- **ASSIGNMENT**:
The required output is the line containing "Azteca UNO (768, 2222)" followed by every line after it to the end of the listing, each written out exactly.

_ _ _

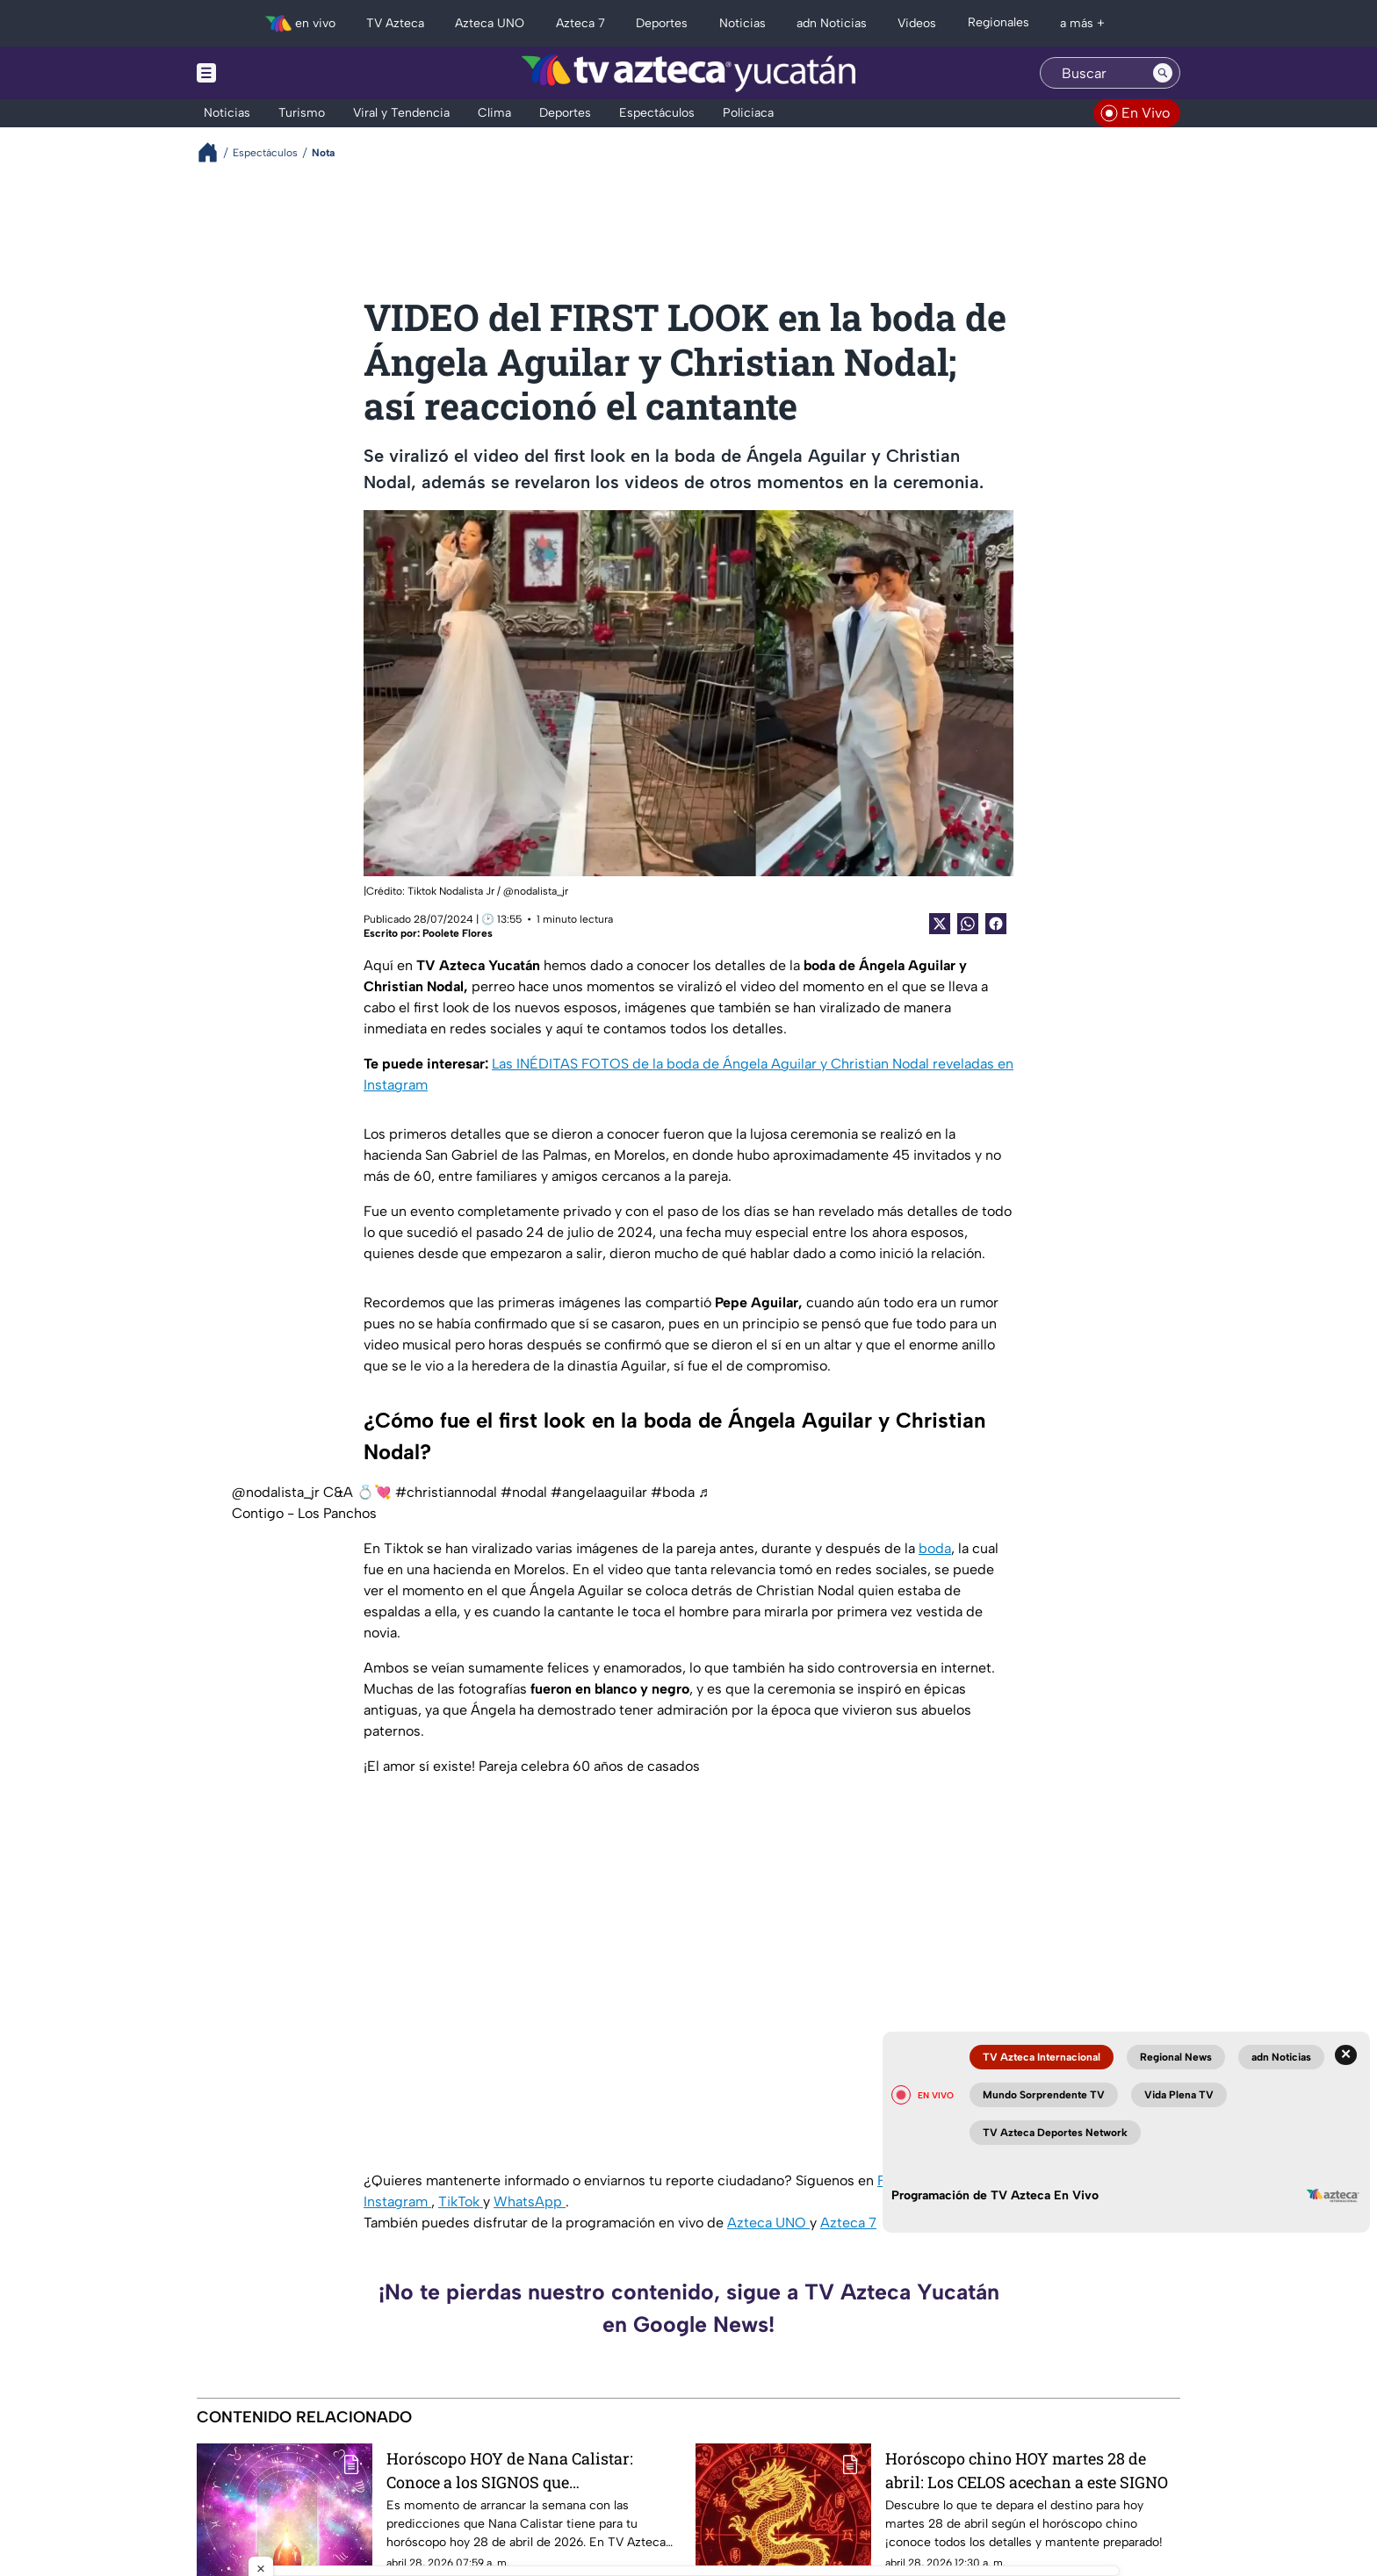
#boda (673, 1492)
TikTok (460, 2201)
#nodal (524, 1492)
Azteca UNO (768, 2222)
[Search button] (1162, 73)
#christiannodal (446, 1492)
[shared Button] (967, 923)
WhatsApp (530, 2201)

_ _ _

- **EXERCISE OUTPUT**:
Azteca UNO (768, 2222)
[Search button] (1162, 73)
#christiannodal (446, 1492)
[shared Button] (967, 923)
WhatsApp (530, 2201)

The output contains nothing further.